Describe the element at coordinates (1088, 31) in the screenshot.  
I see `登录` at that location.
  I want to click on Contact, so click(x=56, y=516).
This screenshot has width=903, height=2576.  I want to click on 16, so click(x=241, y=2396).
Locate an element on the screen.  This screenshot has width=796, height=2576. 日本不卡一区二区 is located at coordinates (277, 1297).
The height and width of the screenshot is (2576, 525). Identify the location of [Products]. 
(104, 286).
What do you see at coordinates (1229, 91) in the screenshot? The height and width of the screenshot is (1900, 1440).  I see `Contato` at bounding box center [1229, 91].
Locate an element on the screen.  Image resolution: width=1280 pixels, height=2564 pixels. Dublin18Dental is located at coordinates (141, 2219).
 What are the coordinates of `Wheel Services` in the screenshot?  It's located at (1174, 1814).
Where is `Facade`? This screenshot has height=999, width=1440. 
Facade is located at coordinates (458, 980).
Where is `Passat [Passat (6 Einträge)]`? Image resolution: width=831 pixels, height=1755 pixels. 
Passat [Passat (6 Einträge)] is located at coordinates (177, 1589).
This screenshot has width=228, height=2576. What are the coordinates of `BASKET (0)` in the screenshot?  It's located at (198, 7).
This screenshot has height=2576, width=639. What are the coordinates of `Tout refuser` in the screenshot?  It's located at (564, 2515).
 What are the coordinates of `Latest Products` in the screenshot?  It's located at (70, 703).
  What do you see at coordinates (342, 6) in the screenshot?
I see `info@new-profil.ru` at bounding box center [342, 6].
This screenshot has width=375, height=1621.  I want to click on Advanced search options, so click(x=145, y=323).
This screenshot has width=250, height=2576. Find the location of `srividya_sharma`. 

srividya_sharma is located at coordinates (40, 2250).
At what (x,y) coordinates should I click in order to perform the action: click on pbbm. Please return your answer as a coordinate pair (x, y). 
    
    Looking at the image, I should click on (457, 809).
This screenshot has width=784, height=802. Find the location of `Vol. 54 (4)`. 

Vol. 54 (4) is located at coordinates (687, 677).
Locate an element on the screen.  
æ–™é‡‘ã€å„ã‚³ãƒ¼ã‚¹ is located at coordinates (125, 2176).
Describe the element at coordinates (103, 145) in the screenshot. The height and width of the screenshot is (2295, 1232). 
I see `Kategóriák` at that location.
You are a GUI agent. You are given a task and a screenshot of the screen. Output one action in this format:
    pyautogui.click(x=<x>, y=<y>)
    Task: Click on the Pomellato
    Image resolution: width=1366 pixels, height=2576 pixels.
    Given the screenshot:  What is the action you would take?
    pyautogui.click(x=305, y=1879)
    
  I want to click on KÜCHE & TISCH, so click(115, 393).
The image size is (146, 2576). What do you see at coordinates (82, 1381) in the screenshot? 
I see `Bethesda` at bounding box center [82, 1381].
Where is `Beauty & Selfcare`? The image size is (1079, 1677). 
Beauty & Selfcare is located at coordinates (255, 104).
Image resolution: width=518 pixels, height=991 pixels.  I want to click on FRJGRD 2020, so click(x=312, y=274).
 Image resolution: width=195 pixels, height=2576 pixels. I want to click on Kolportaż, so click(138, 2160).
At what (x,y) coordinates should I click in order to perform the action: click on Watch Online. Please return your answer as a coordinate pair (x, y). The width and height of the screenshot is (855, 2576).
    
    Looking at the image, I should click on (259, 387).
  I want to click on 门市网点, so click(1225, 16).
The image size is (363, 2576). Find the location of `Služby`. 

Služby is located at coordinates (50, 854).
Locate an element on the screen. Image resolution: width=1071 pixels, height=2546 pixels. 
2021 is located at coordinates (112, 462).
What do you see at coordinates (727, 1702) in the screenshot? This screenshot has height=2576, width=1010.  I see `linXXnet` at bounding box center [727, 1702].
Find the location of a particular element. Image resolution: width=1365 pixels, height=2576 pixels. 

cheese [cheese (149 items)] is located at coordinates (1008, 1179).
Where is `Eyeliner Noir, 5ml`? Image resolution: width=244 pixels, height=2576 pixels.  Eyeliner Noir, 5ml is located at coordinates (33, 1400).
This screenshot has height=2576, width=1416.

********

## Exercise brief:
Please give an exact copy of the entries above, from the line with "What do you see at coordinates (1229, 91)" down to the line with "Image resolution: width=1366", inclusive, and nothing else.

## Problem solution:
What do you see at coordinates (1229, 91) in the screenshot? The height and width of the screenshot is (1900, 1440).  I see `Contato` at bounding box center [1229, 91].
Locate an element on the screen.  Image resolution: width=1280 pixels, height=2564 pixels. Dublin18Dental is located at coordinates (141, 2219).
 What are the coordinates of `Wheel Services` in the screenshot?  It's located at (1174, 1814).
Where is `Facade`? This screenshot has height=999, width=1440. 
Facade is located at coordinates (458, 980).
Where is `Passat [Passat (6 Einträge)]`? Image resolution: width=831 pixels, height=1755 pixels. 
Passat [Passat (6 Einträge)] is located at coordinates (177, 1589).
This screenshot has width=228, height=2576. What are the coordinates of `BASKET (0)` in the screenshot?  It's located at (198, 7).
This screenshot has height=2576, width=639. What are the coordinates of `Tout refuser` in the screenshot?  It's located at (564, 2515).
 What are the coordinates of `Latest Products` in the screenshot?  It's located at (70, 703).
  What do you see at coordinates (342, 6) in the screenshot?
I see `info@new-profil.ru` at bounding box center [342, 6].
This screenshot has width=375, height=1621.  I want to click on Advanced search options, so click(x=145, y=323).
This screenshot has width=250, height=2576. Find the location of `srividya_sharma`. 

srividya_sharma is located at coordinates (40, 2250).
At what (x,y) coordinates should I click in order to perform the action: click on pbbm. Please return your answer as a coordinate pair (x, y). 
    
    Looking at the image, I should click on (457, 809).
This screenshot has width=784, height=802. Find the location of `Vol. 54 (4)`. 

Vol. 54 (4) is located at coordinates (687, 677).
Locate an element on the screen.  
æ–™é‡‘ã€å„ã‚³ãƒ¼ã‚¹ is located at coordinates (125, 2176).
Describe the element at coordinates (103, 145) in the screenshot. The height and width of the screenshot is (2295, 1232). 
I see `Kategóriák` at that location.
You are a GUI agent. You are given a task and a screenshot of the screen. Output one action in this format:
    pyautogui.click(x=<x>, y=<y>)
    Task: Click on the Pomellato
    Image resolution: width=1366 pixels, height=2576 pixels.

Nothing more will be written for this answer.